Background

Learn how the SeisFlows source code is structured and the design choices that went into building the package.


Modularity

SeisFlows is built on five core modules which each take care of a separate functionality. Most modules are independent, only relying on their own set of paths and parameters.

The exception to this is the Workflow module, which calls and combines the other modules within its own functions to solve the task at hand.

Within each module, a base Class defines the general functionality. Additional ‘child’ classes inherit and modify the ‘base’ class. The SeisFlows Modules are:

  • Workflow: Controls the order and execution of tasks performed during a workflow, e.g., first create working directory, then run simulations. (Base: seisflows.workflow.forward.Forward)

  • System: Compute system interface used to run SeisFlows on different computer architectures. A consistent internal structure makes it relatively seamless to switch between workstation and HPC workload manager implementations. (Base: seisflows.system.workstation.Workstation)

  • Solver: Interface and wrapper for external numerical solvers used to generate models, synthetic waveforms, and gradients. (Base: seisflows.solver.specfem.Specfem)

  • Preprocessing: Signal processing operations performed on time series, as well as adjoint source generation and misfit windowing. (Base: seisflows.preprocess.default.Default)

  • Optimization: Nonlinear optimization algorithms used to find the minimum of a given objective function. (Base: seisflows.optimize.gradient.Gradient)


Inheritance in Python

SeisFlows is built upon the object-oriented programming concept of inheritance. This documentation page is a simple introduction to this concept to help new users and developers understand how SeisFlows3 is built and expected to operate.

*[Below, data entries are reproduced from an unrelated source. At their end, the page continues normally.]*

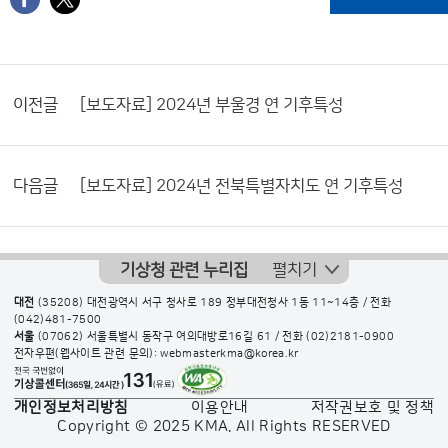
이전글
[보도자료] 2024년 부울경 연 기후특성
다음글
[보도자료] 2024년 전북특별자치도 연 기후특성
기상청 관련 누리집
펼치기
대전
(35208) 대전광역시 서구 청사로 189 정부대전청사 1동 11~14층 / 전화
(042)481-7500
서울
(07062) 서울특별시 동작구 여의대방로16길 61 / 전화
(02)2181-0900
전자우편(웹사이트 관련 문의): webmasterkma@korea.kr
개인정보처리방침
이용안내
저작권보호 및 정책
Copyright © 2025 KMA. All Rights RESERVED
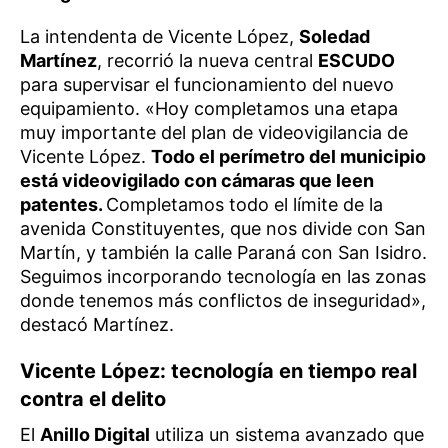
La intendenta de Vicente López,
Soledad
Martínez
, recorrió la nueva central
ESCUDO
para supervisar el funcionamiento del nuevo
equipamiento. «Hoy completamos una etapa
muy importante del plan de videovigilancia de
Vicente López.
Todo el perímetro del municipio
está videovigilado con cámaras que leen
patentes.
Completamos todo el límite de la
avenida Constituyentes, que nos divide con San
Martín, y también la calle Paraná con San Isidro.
Seguimos incorporando tecnología en las zonas
donde tenemos más conflictos de inseguridad»,
destacó Martínez.
Vicente López: tecnología en tiempo real
contra el delito
El
Anillo Digital
utiliza un sistema avanzado que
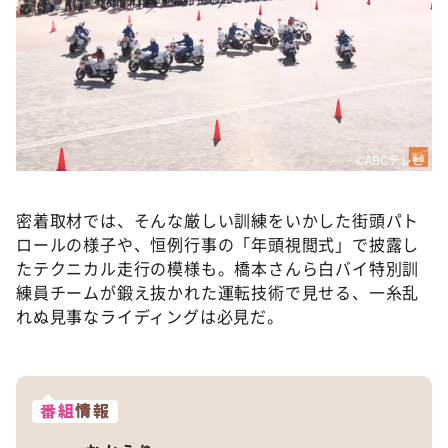
©ABCテレビ
密着取材では、そんな厳しい訓練をいかした街頭パト
ロールの様子や、恒例行事の「年頭視閲式」で披露し
たテクニカル走行の模様も。橋本さんら白バイ特別訓
練員チームが鍛え抜かれた運転技術で見せる、一糸乱
れぬ見事なライディングは必見だ。
番組
情報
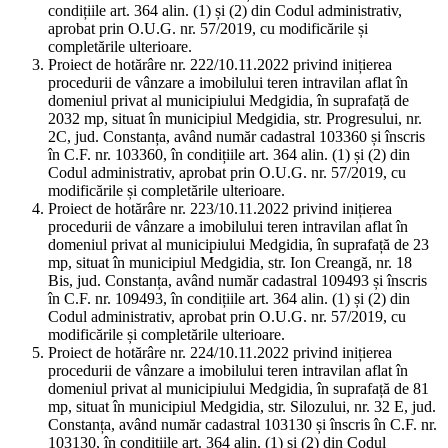
condițiile art. 364 alin. (1) și (2) din Codul administrativ,
aprobat prin O.U.G. nr. 57/2019, cu modificările și
completările ulterioare.
Proiect de hotărâre nr. 222/10.11.2022 privind inițierea
procedurii de vânzare a imobilului teren intravilan aflat în
domeniul privat al municipiului Medgidia, în suprafață de
2032 mp, situat în municipiul Medgidia, str. Progresului, nr.
2C, jud. Constanța, având număr cadastral 103360 și înscris
în C.F. nr. 103360, în condițiile art. 364 alin. (1) și (2) din
Codul administrativ, aprobat prin O.U.G. nr. 57/2019, cu
modificările și completările ulterioare.
Proiect de hotărâre nr. 223/10.11.2022 privind inițierea
procedurii de vânzare a imobilului teren intravilan aflat în
domeniul privat al municipiului Medgidia, în suprafață de 23
mp, situat în municipiul Medgidia, str. Ion Creangă, nr. 18
Bis, jud. Constanța, având număr cadastral 109493 și înscris
în C.F. nr. 109493, în condițiile art. 364 alin. (1) și (2) din
Codul administrativ, aprobat prin O.U.G. nr. 57/2019, cu
modificările și completările ulterioare.
Proiect de hotărâre nr. 224/10.11.2022 privind inițierea
procedurii de vânzare a imobilului teren intravilan aflat în
domeniul privat al municipiului Medgidia, în suprafață de 81
mp, situat în municipiul Medgidia, str. Silozului, nr. 32 E, jud.
Constanța, având număr cadastral 103130 și înscris în C.F. nr.
103130, în condițiile art. 364 alin. (1) și (2) din Codul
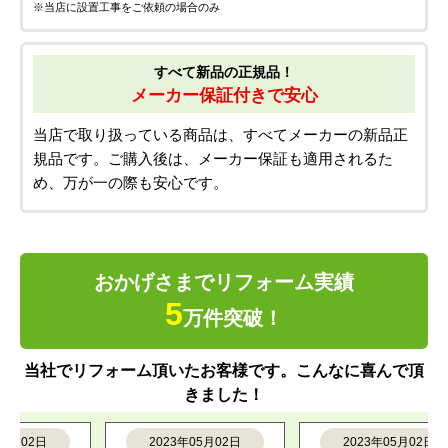
※当店に設置工事をご依頼の場合のみ
すべて新品の正規品！
メーカー保証付きで安心
当店で取り扱っている商品は、すべてメーカーの新品正
規品です。ご購入後は、メーカー保証も適用されるた
め、万が一の際も安心です。
おかげさまでリフォーム実績
5
万件突破！
当社でリフォーム頂いたお客様です。こんなに喜んで頂
きました！
02日
2023年05月02日
2023年05月02日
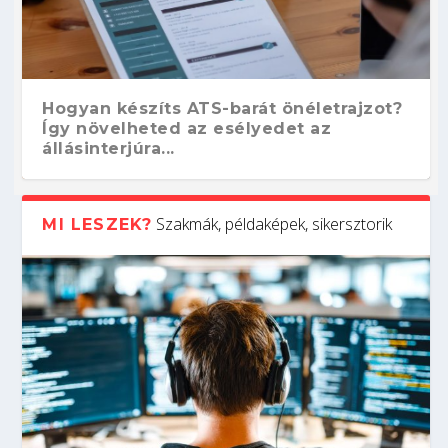
Hogyan készíts ATS-barát önéletrajzot?
Így növelheted az esélyedet az
állásinterjúra...
Szakmák, példaképek, sikersztorik
MI LESZEK?
Kitalálod, mire használják ezeket a
Nem sikerült az egyetemi felvételi?
Szoftverfejlesztő: verseny kódban –
Digitális detox – hogyan kapcsolódj ki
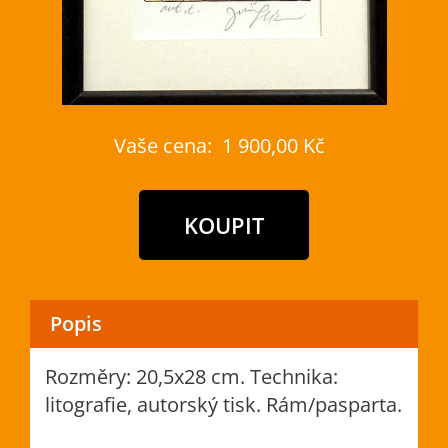
Vaše cena:
1 900,00 Kč
Popis
Rozměry: 20,5x28 cm. Technika:
litografie, autorský tisk. Rám/pasparta.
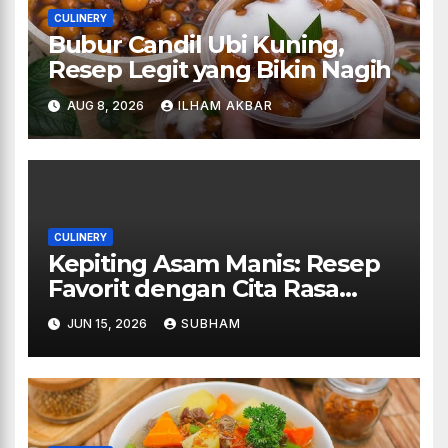
CULINERY
Bubur Candil Ubi Kuning,
Resep Legit yang Bikin Nagih
AUG 8, 2026
ILHAM AKBAR
CULINERY
Kepiting Asam Manis: Resep
Favorit dengan Cita Rasa
Restoran
JUN 15, 2026
SUBHAM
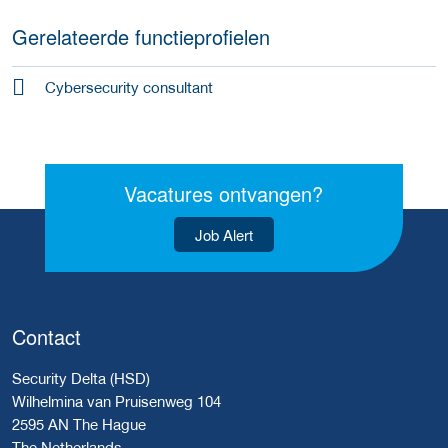
Gerelateerde functieprofielen
Cybersecurity consultant
Vacatures ontvangen?
Job Alert
Contact
Security Delta (HSD)
Wilhelmina van Pruisenweg 104
2595 AN The Hague
The Netherlands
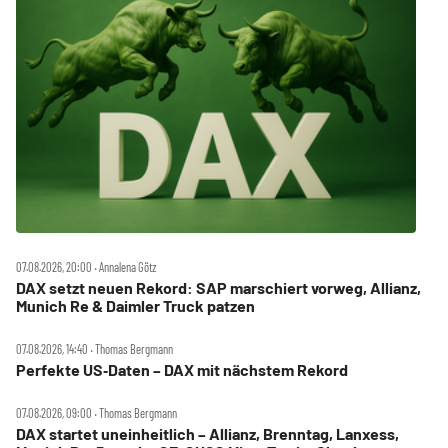
07.08.2026, 20:00 ‧ Annalena Götz
DAX setzt neuen Rekord: SAP marschiert vorweg, Allianz,
Munich Re & Daimler Truck patzen
07.08.2026, 14:40 ‧ Thomas Bergmann
Perfekte US‑Daten – DAX mit nächstem Rekord
07.08.2026, 09:00 ‧ Thomas Bergmann
DAX startet uneinheitlich – Allianz, Brenntag, Lanxess,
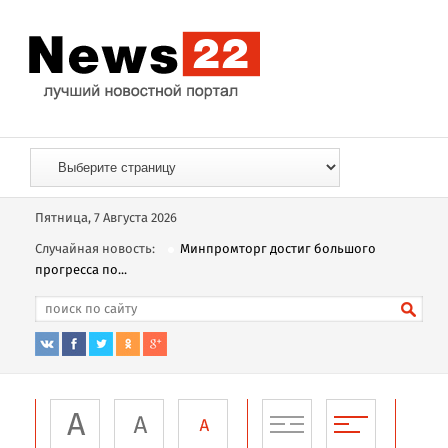
Пятница, 7 Августа 2026
Случайная новость:
Минпромторг достиг большого
прогресса по...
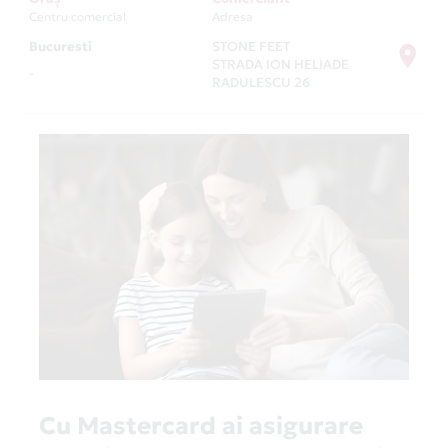
Centru comercial
Adresa
Bucuresti
STONE FEET
STRADA ION HELIADE
-
RADULESCU 26
Cu Mastercard ai asigurare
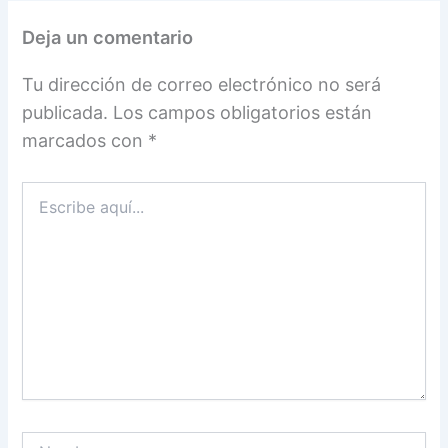
Deja un comentario
Tu dirección de correo electrónico no será
publicada.
Los campos obligatorios están
marcados con
*
Escribe
aquí...
Nombre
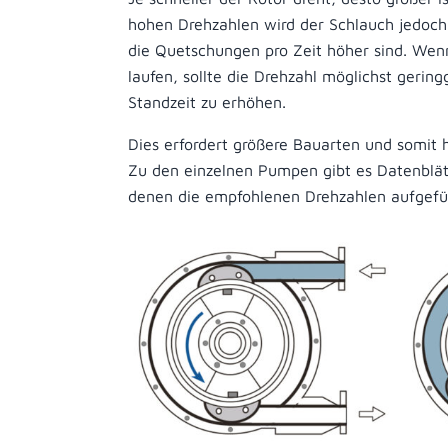
hohen Drehzahlen wird der Schlauch jedoch
die Quetschungen pro Zeit höher sind. We
laufen, sollte die Drehzahl möglichst gerin
Standzeit zu erhöhen.
Dies erfordert größere Bauarten und somit h
Zu den einzelnen Pumpen gibt es Datenblätt
denen die empfohlenen Drehzahlen aufgefüh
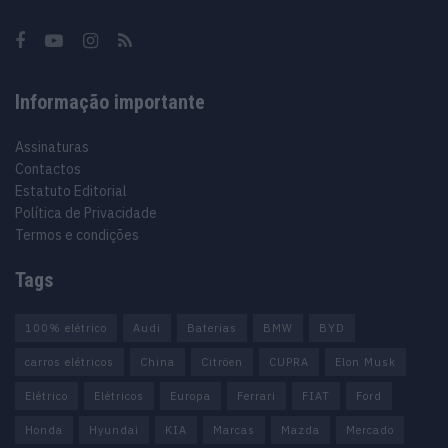
Informação importante
Assinaturas
Contactos
Estatuto Editorial
Política de Privacidade
Termos e condições
Tags
100% elétrico
Audi
Baterias
BMW
BYD
carros elétricos
China
Citröen
CUPRA
Elon Musk
Elétrico
Elétricos
Europa
Ferrari
FIAT
Ford
Honda
Hyundai
KIA
Marcas
Mazda
Mercado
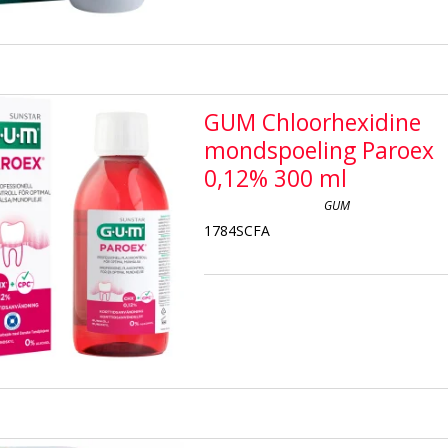
GUM Chloorhexidine
mondspoeling Paroex
0,12% 300 ml
GUM
1784SCFA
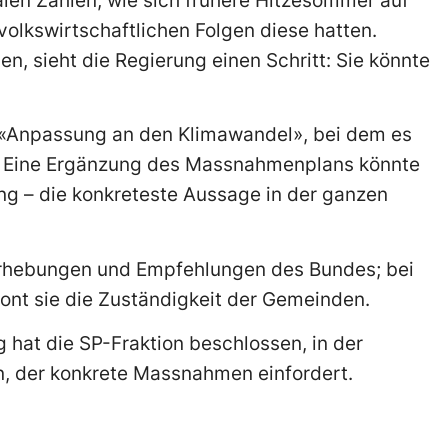
alen Zahlen, wie sich frühere Hitzesommer auf
volkswirtschaftlichen Folgen diese hatten.
n, sieht die Regierung einen Schritt: Sie könnte
n «Anpassung an den Klimawandel», bei dem es
t. Eine Ergänzung des Massnahmenplans könnte
ung – die konkreteste Aussage in der ganzen
 Erhebungen und Empfehlungen des Bundes; bei
tont sie die Zuständigkeit der Gemeinden.
hat die SP-Fraktion beschlossen, in der
, der konkrete Massnahmen einfordert.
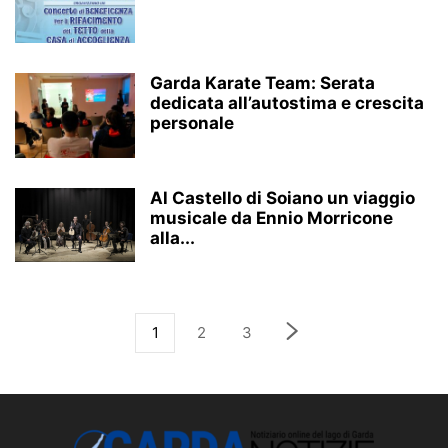
Garda Karate Team: Serata
dedicata all’autostima e crescita
personale
Al Castello di Soiano un viaggio
musicale da Ennio Morricone
alla...
1
2
3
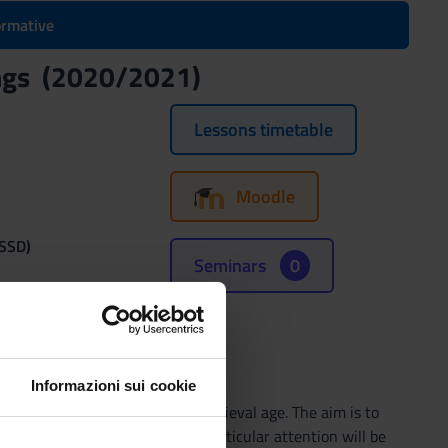
formative
dings (2020/2021)
Lessons timetable
Moodle
(SSD)
Seminars
0
Informazioni sui cookie
he protohistoric period to the medieval age. The aim is to
in an archaeological context. Particular attention will be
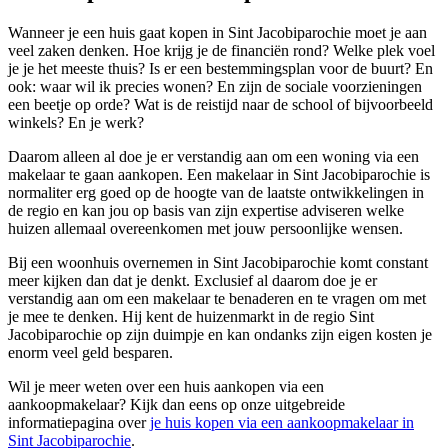
Wanneer je een huis gaat kopen in Sint Jacobiparochie moet je aan
veel zaken denken. Hoe krijg je de financiën rond? Welke plek voel
je je het meeste thuis? Is er een bestemmingsplan voor de buurt? En
ook: waar wil ik precies wonen? En zijn de sociale voorzieningen
een beetje op orde? Wat is de reistijd naar de school of bijvoorbeeld
winkels? En je werk?
Daarom alleen al doe je er verstandig aan om een woning via een
makelaar te gaan aankopen. Een makelaar in Sint Jacobiparochie is
normaliter erg goed op de hoogte van de laatste ontwikkelingen in
de regio en kan jou op basis van zijn expertise adviseren welke
huizen allemaal overeenkomen met jouw persoonlijke wensen.
Bij een woonhuis overnemen in Sint Jacobiparochie komt constant
meer kijken dan dat je denkt. Exclusief al daarom doe je er
verstandig aan om een makelaar te benaderen en te vragen om met
je mee te denken. Hij kent de huizenmarkt in de regio Sint
Jacobiparochie op zijn duimpje en kan ondanks zijn eigen kosten je
enorm veel geld besparen.
Wil je meer weten over een huis aankopen via een
aankoopmakelaar? Kijk dan eens op onze uitgebreide
informatiepagina over
je huis kopen via een aankoopmakelaar in
Sint Jacobiparochie
.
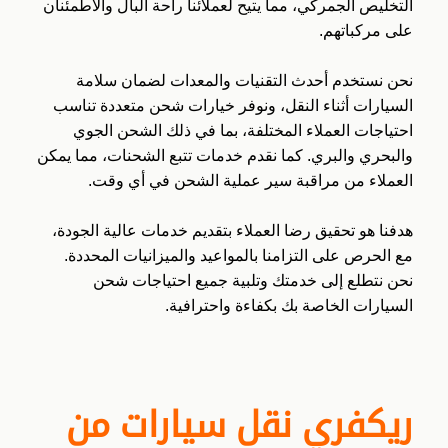
التخليص الجمركي، مما يتيح لعملائنا راحة البال والاطمئنان
على مركباتهم.
نحن نستخدم أحدث التقنيات والمعدات لضمان سلامة
السيارات أثناء النقل، ونوفر خيارات شحن متعددة تناسب
احتياجات العملاء المختلفة، بما في ذلك الشحن الجوي
والبحري والبري. كما نقدم خدمات تتبع الشحنات، مما يمكن
العملاء من مراقبة سير عملية الشحن في أي وقت.
هدفنا هو تحقيق رضا العملاء بتقديم خدمات عالية الجودة،
مع الحرص على التزامنا بالمواعيد والميزانيات المحددة.
نحن نتطلع إلى خدمتك وتلبية جميع احتياجات شحن
السيارات الخاصة بك بكفاءة واحترافية.
ريكفري نقل سيارات من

Inheritance is the ability of one class to derive attributes from another class, improving code re-usability. Some terminology used in to talk about this inheritance is defined here:

  • Base (Baseclass): The foundational Base class which defines standard behavior. The Baseclass does not inherit any of its attributes or behavior.

  • Parent (Superclass): A class which is being inherited from. A Parent can be a Baseclass, but inheritance can also be daisy-chained.

  • Child (Subclass): A class that inherits some or all of its attributes from a parent.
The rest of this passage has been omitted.